> **Task to complete**: The word "Saar" turns up on some lines of this data; say how many, and give no other text.
----
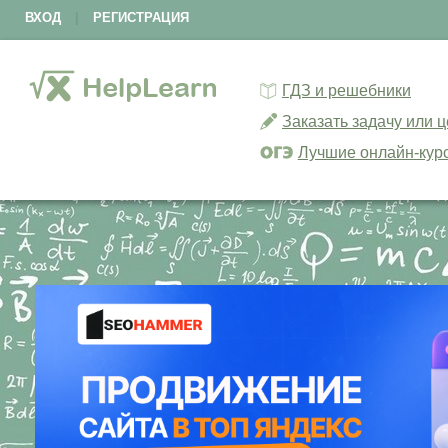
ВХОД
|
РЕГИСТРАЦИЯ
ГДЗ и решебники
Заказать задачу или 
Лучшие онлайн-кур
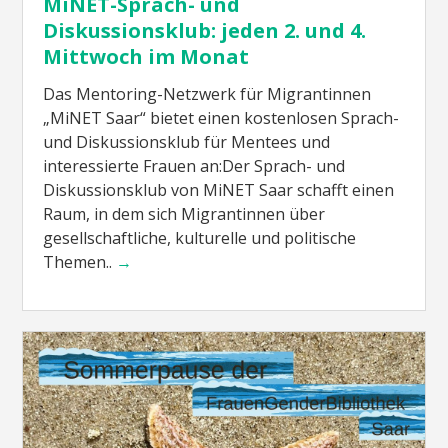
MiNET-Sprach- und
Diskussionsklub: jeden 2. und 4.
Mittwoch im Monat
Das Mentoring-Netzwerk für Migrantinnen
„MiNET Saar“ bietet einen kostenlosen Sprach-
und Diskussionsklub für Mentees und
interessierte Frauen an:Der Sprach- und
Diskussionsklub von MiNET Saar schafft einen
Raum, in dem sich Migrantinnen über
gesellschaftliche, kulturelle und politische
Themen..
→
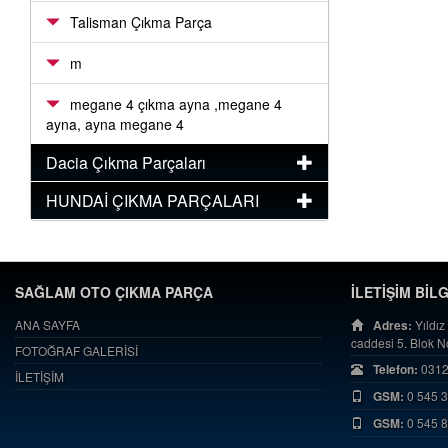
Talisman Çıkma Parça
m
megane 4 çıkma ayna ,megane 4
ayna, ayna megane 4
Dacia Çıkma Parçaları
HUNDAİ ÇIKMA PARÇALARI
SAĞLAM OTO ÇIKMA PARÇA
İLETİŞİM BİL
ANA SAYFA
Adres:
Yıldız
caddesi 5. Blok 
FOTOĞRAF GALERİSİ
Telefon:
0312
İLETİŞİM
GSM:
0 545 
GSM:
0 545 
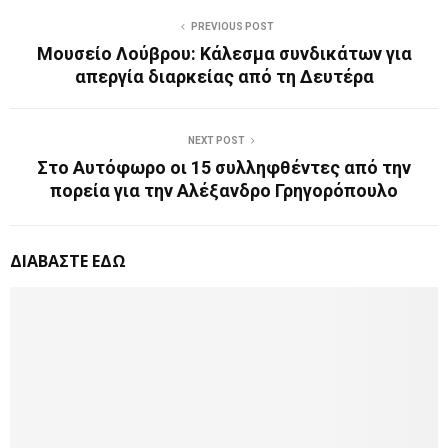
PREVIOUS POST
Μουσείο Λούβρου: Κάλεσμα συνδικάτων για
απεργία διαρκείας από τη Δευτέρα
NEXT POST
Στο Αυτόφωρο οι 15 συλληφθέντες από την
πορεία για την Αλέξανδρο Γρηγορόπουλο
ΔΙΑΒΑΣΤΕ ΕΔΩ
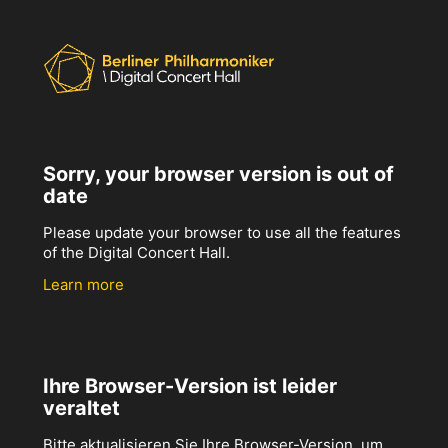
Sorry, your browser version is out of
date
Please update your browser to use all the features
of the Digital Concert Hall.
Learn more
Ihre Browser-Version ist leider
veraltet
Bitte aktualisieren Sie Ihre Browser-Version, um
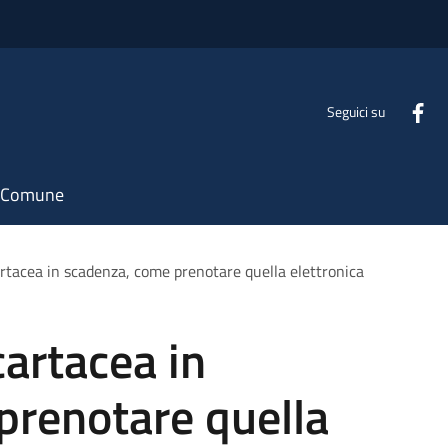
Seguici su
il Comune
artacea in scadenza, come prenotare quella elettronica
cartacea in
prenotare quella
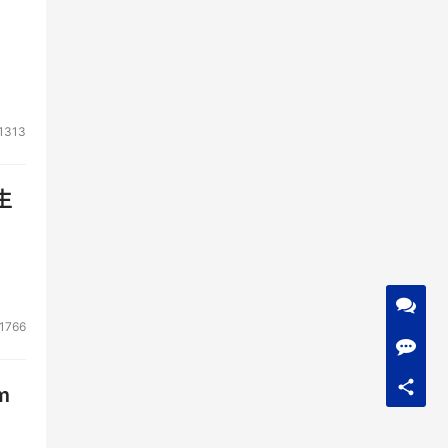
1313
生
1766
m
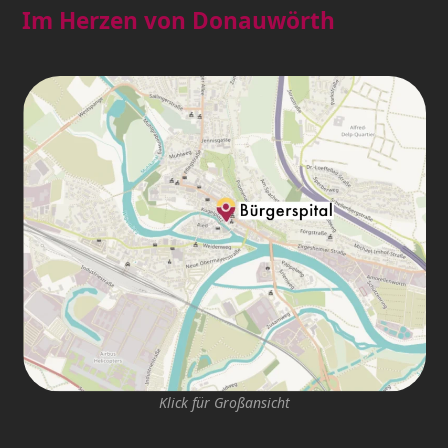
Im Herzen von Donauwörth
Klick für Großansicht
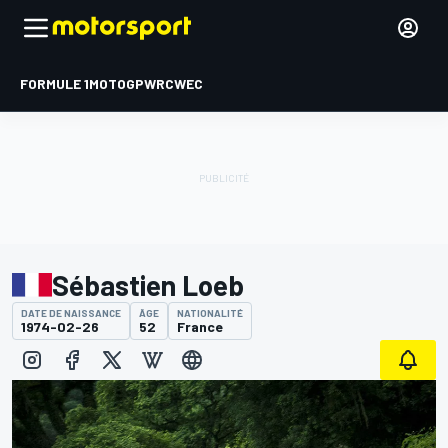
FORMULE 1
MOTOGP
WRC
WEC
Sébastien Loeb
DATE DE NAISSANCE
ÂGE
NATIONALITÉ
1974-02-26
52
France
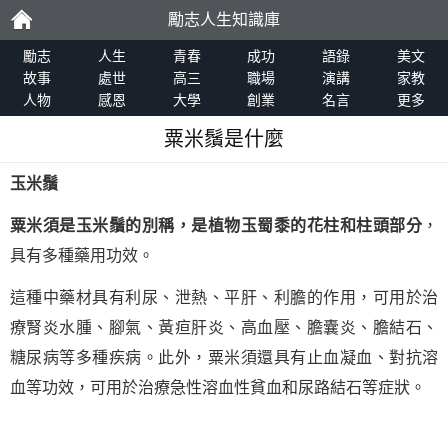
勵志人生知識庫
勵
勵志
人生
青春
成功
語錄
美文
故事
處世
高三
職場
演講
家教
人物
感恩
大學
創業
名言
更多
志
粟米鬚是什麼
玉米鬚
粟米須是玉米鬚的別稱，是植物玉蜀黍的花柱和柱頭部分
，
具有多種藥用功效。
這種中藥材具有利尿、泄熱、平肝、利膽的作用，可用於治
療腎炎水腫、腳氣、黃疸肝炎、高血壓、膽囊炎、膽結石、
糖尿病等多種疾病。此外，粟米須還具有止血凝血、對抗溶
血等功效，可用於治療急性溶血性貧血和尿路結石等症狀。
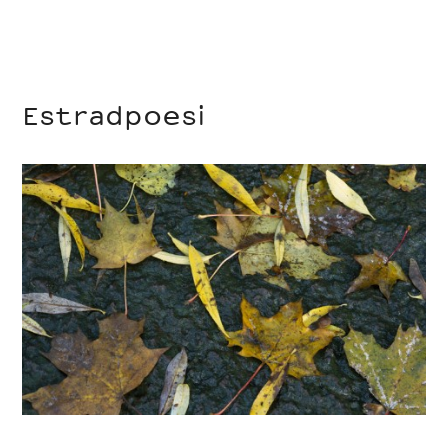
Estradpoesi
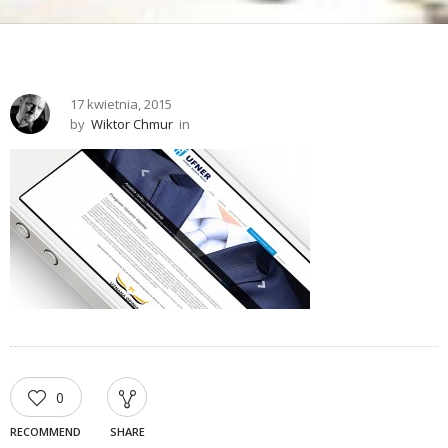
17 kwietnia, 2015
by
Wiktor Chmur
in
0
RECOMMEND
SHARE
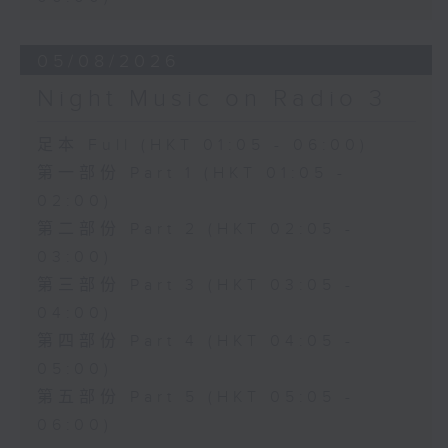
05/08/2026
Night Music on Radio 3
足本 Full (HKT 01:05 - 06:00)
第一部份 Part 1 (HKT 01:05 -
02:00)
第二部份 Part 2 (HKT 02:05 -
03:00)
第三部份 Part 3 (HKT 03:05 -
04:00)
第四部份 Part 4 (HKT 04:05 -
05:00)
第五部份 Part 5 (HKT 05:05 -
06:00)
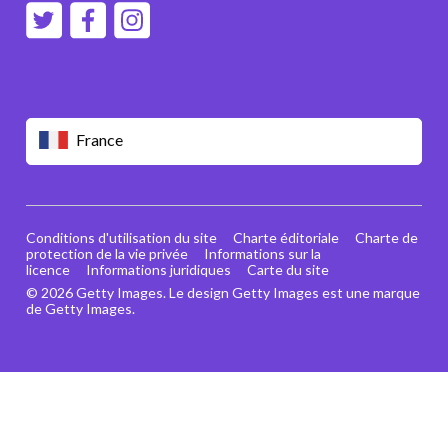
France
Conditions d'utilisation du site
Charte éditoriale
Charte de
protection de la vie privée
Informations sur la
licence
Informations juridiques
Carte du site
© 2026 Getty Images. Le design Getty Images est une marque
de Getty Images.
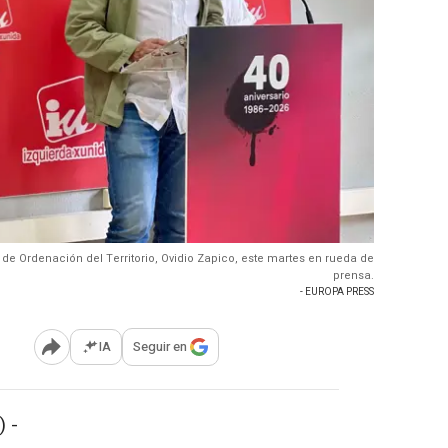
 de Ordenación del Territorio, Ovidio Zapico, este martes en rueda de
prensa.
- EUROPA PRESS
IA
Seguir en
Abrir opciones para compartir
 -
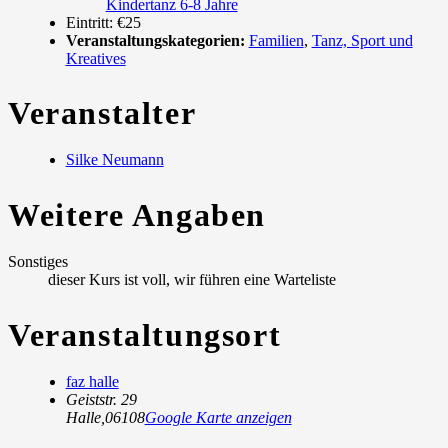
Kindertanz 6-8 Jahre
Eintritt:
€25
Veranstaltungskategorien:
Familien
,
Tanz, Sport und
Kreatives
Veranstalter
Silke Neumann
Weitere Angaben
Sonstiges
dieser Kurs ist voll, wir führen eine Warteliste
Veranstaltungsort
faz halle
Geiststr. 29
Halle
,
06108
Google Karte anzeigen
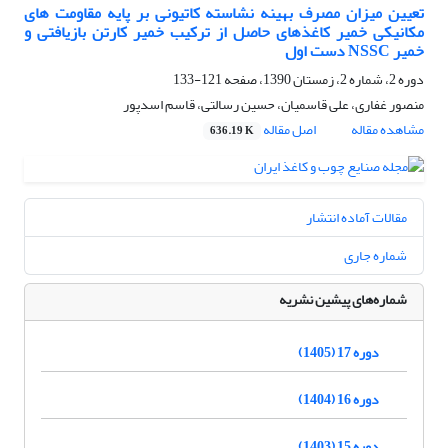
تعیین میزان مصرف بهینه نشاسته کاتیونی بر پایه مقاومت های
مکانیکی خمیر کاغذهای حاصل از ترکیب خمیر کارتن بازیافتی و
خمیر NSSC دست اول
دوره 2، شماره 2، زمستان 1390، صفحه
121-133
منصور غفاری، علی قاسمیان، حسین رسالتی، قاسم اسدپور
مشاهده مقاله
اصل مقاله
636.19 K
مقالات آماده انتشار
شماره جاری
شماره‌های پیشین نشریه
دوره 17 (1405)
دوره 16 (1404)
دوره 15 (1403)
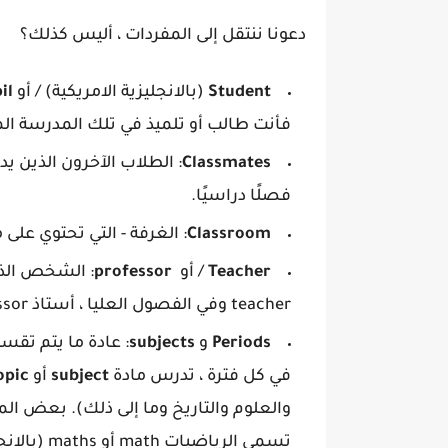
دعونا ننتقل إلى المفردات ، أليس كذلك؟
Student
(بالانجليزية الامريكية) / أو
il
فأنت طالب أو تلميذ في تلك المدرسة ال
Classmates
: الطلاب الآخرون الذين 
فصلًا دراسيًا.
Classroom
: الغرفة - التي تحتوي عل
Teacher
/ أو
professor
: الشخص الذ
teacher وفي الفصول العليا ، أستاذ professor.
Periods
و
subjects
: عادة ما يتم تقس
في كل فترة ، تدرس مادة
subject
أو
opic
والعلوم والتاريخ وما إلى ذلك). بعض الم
----
> **Solution to this problem**: 2